Another glorious tale of female empowerment from the author of Mrs. Caliban
After getting a haircut in London and a few new outfits (“she bought two pairs of shoes and began to enjoy herself”), Millie, the neglected American wife of an academic pill, is transformed―and, upon arrival in Africa, falls into the perfect affair. Binstead’s Safari unfolds the fractured fairy tale of the rebirth of a drab, insecure woman as a fiercely alive, fearless beauty. “Life was too short to waste time trying to find excuses for not doing the things you really wanted to do,” Millie realizes, helping herself to love and joy. The husband is astonished―everyone adores the new Millie. She can’t put a foot wrong, and as they move deeper into Africa in search of lion myths for his book, “excitement and pleasure carried her upwards as on a tide.” Mysteries abound, but in the hands of Rachel Ingalls, the ultimate master of the curveball, Millie’s resurrection seems perfectly natural: caterpillar to butterfly.
“Only now had she found her life”―and also her destiny, which may, this being Ingalls, take the form of a Lion God.
"Ingalls anchors her soaring premise with heavily controlled, modest prose...a domestic thriller."
― Jordan Larson, Bookforum
"Outstanding."
― Michele Leber, Booklist (starred)
"Perfect, original and arresting. Ingalls’s narrative is a miracle of economy and grace: tender, exquisite, and tragic."
― Christine Smallwood, Harper's
"A feminist, fabulist, magical realist romance set in London and Africa... Another witty, elegant story from a writer whose atavistic vision of romantic love is resonant and deeply satisfying. Escaping the overblown egos and endless self-indulgence of the males of their own species, Ingalls' women find their true soul mates elsewhere. "
― Kirkus (starred)
"Binstead's Safari is a page-turner, a romance, a comedy, a tragedy, a domestic novel and a fish-out-of-water tale, with a bit of magical realism thrown in. It’s amazing and original, and it’s great to see it back in print."
― Star Tribune
"Ingalls writes fables whose unadorned sentences belie their irreducible strangeness...In her grim yet playful fashion, Ingalls is concerned with the rules and conventions by which societies are organized, the violent machinations by which they are maintained. Like a good tragedian, she tends to heap up corpses at the end of her tales, and even in her quieter examinations of familial bonds she leaves readers to wonder, of her spouses and siblings, who might push whom off a cliff. "
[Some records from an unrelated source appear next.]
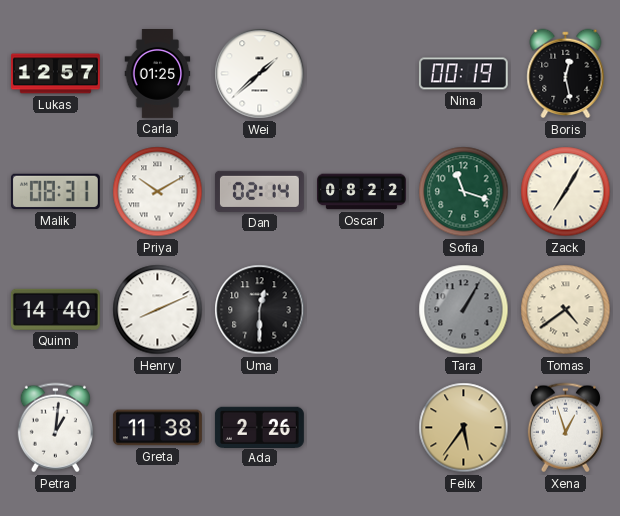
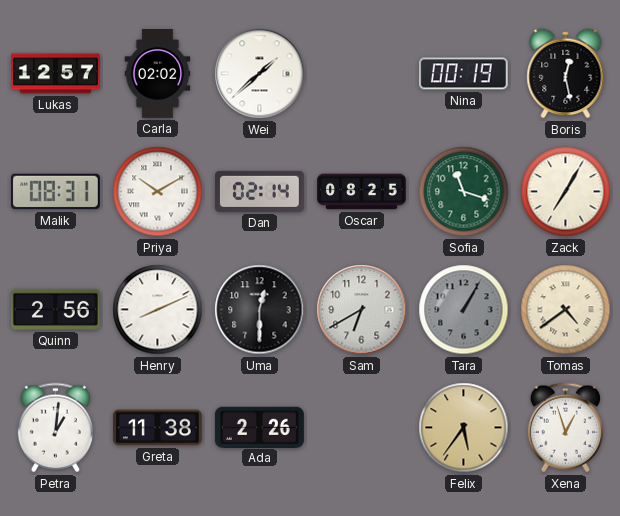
Carla: 01:25 -> 02:02
Oscar: 08:22 -> 08:25
Quinn: 14:40 -> 2:56
Sam: none -> 6:40
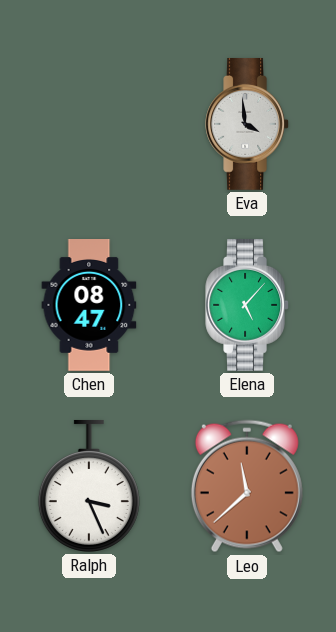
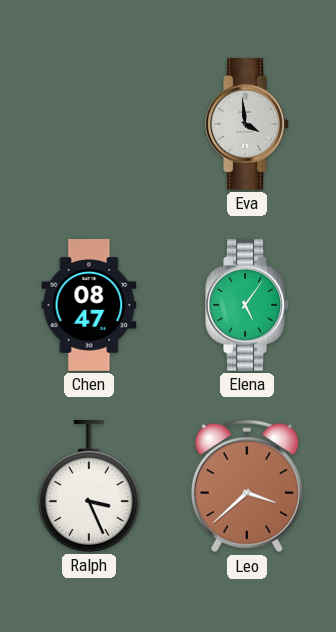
Elena: 5:07 -> 5:06
Leo: 11:38 -> 3:38
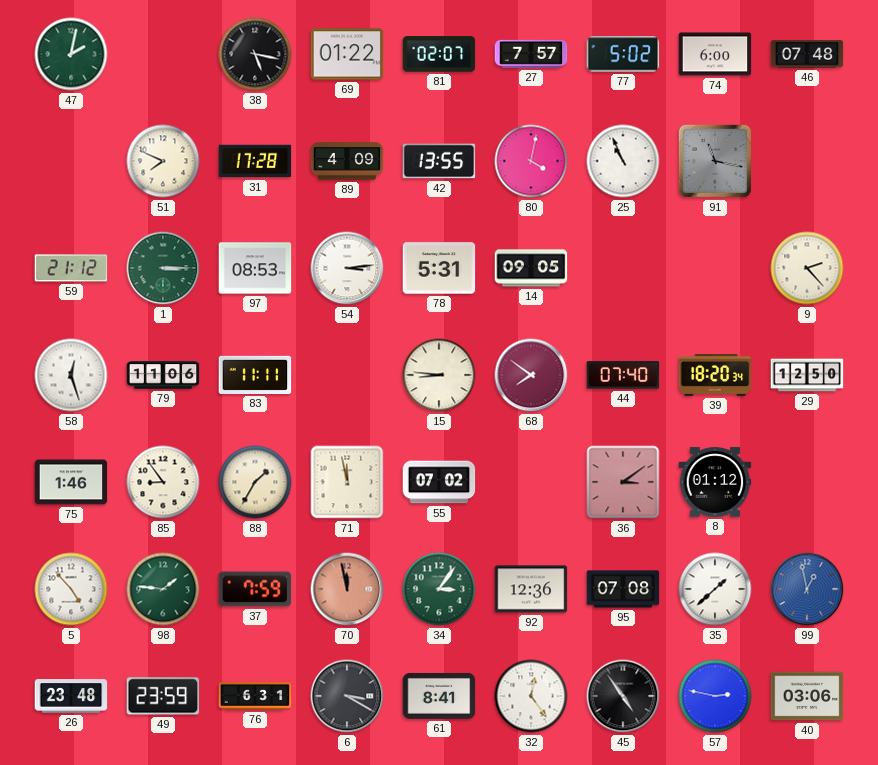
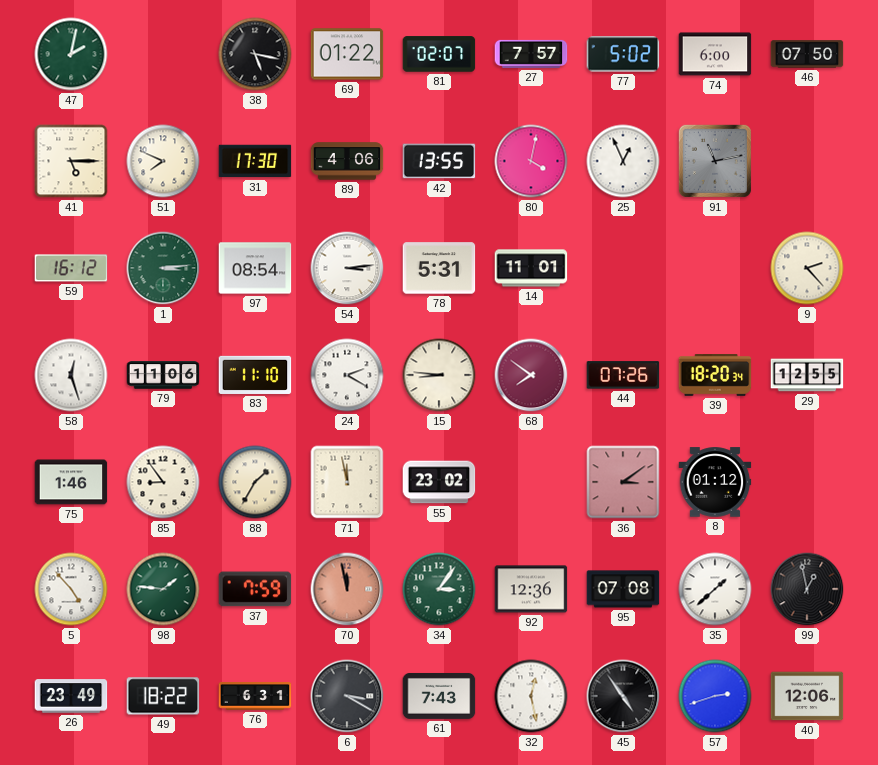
46: 07:48 -> 07:50
41: none -> 5:15
31: 17:28 -> 17:30
89: 4:09 -> 4:06
25: 10:56 -> 12:56
91: 11:17 -> 11:13
59: 21:12 -> 16:12
1: 3:15 -> 3:14
97: 08:53 -> 08:54
14: 09:05 -> 11:01
83: 11:11 -> 11:10
24: none -> 2:20
44: 07:40 -> 07:26
29: 12:50 -> 12:55
55: 07:02 -> 23:02
99 dial: blue -> black
26: 23:48 -> 23:49
49: 23:59 -> 18:22
61: 8:41 -> 7:43
32: 12:24 -> 12:28
57: 2:47 -> 2:42
40: 03:06 -> 12:06
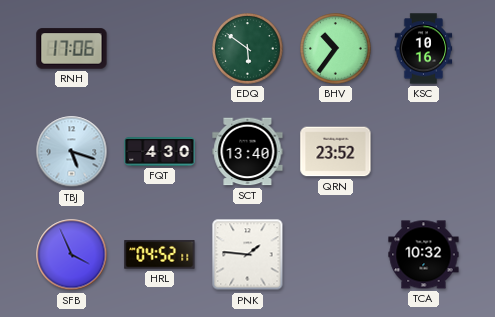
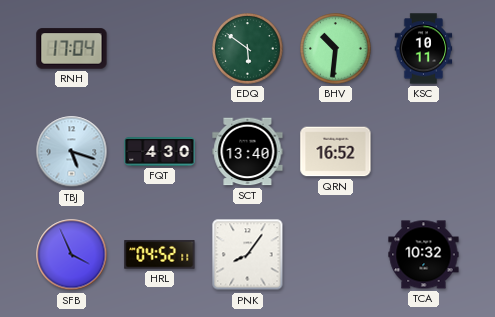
RNH: 17:06 -> 17:04
BHV: 10:36 -> 10:31
KSC: 10:16 -> 10:11
QRN: 23:52 -> 16:52
PNK: 1:46 -> 8:06
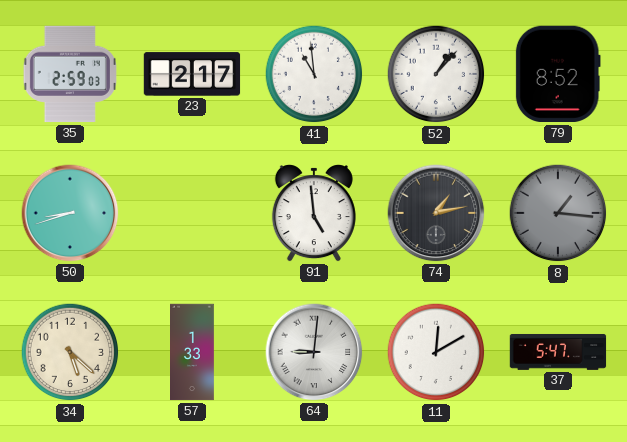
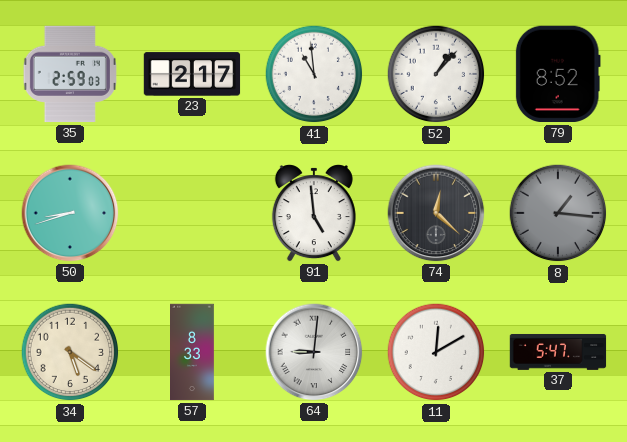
74: 1:13 -> 12:22
34: 5:22 -> 5:21
57: 1:33 -> 8:33
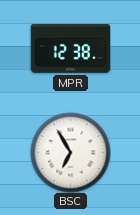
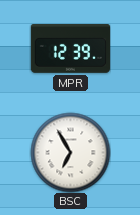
MPR: 12:38 -> 12:39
― Lidija Haas, The New Yorker
"A slim, surrealist masterpiece."
― Justin Taylor, Los Angeles Times
"By marrying domestic realism with the literature of the bizarre, Ingalls brings tenderness to the monstrous and renders the recognizable utterly weird. Unabashedly campy and deadly serious, she dares the reader to admit that these aims are not at all at odds."
― Literary Hub
"Ingalls knew something about the power of being seen. … The self-actualization of [her] heroines … is more than entertaining; it’s erotic."